Capital and Interest Mortgage (Repayment Mortgage)

This is one of the easiest to understand as well as most secure ways of repaying your mortgage debt. With each monthly repayment you pay off a proportion of the underlying debt as well as interest on the loan. At the end of the mortgage term the debt is cleared. 

Most mortgage lenders will allow over payments on the loan up to a specific limit, usually around the 10% per year mark. Please make sure that your mortgage professional explains if your loan is on a daily, monthly or annual calculated interest rest. If you have a daily rest mortgage and make an over payment, then your over payment amount will come straight of the capital amount. On the other hand, if your loan is calculated on an annual rest, then an over payment will not take immediate effect. It is very important to understand your mortgage and to make sure that the loan suits your personal situation. 

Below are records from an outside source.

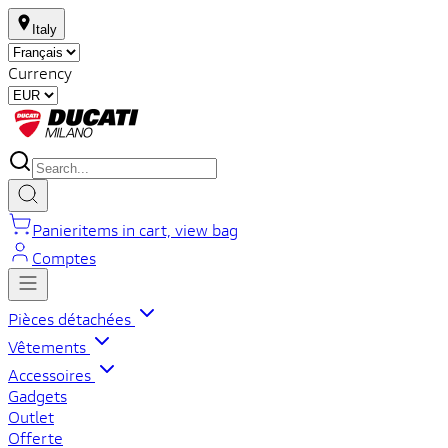
Italy
Currency
Panier
items in cart, view bag
Comptes
Pièces détachées
Vêtements
Accessoires
Gadgets
Outlet
Offerte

How the interest is calculated has a bearing on your loan so please make sure that you ask your mortgage professional about this.

 

A mortgage is a loan secured against your home. Your home may be repossessed if you do not keep up repayments on your mortgage or any other debt secured on it.

Interest Only

With an interest only mortgage you only pay the interest on the loan. At the end of the term, you will still have the full loan amount outstanding. Interest only loans are popular with buy to let investors as they are cheaper than a repayment mortgage. This type of mortgage needs a repayment vehicle running alongside the loan to ensure that the loan gets repaid at the end of the mortgage term. Your mortgage professional will help you select the most suitable mortgage repayment type after assessing your needs.

 

A mortgage is a loan secured against your home. Your home may be repossessed if you do not keep up repayments on your mortgage or any other debt secured on it.

Endowment

An endowment policy is used to provide life insurance as well as save funds to repay the mortgage at the end of its term. If the investment performs badly, you could face a shortfall at the end of the mortgage term. Relatively few endowments are sold today as they were mis-sold in the 80’s and 90’s.

A mortgage is a loan secured against your home. Your home may be repossessed if you do not keep up repayments on your mortgage or any other debt secured on it.

Pension Mortgage

Each month you will pay the interest of the loan to the lender. The loan is repaid from the tax free lump sum that both private and company pensions provide on retirement. This repayment type is tax efficient but there are other risks to consider. A pension is intended to finance your retirement so you will need to take advice and consider whether this mortgage is right for you. There is also no guarantee that the tax free lump sum will be enough to repay your mortgage at the end of the term.

A mortgage is a loan secured against your home. Your home may be repossessed if you do not keep up repayments on your mortgage or any other debt secured on it.

ISA Mortgage

An ISA mortgage works similarly to an endowment mortgage in that it combines the loan and an investment. This mortgage type is flexible as well as being tax efficient but there is once again no guarantee that the investment will grow sufficiently to repay the loan in full.

A mortgage is a loan secured against your home. Your home may be repossessed if you do not keep up repayments on your mortgage or any other debt secured on it.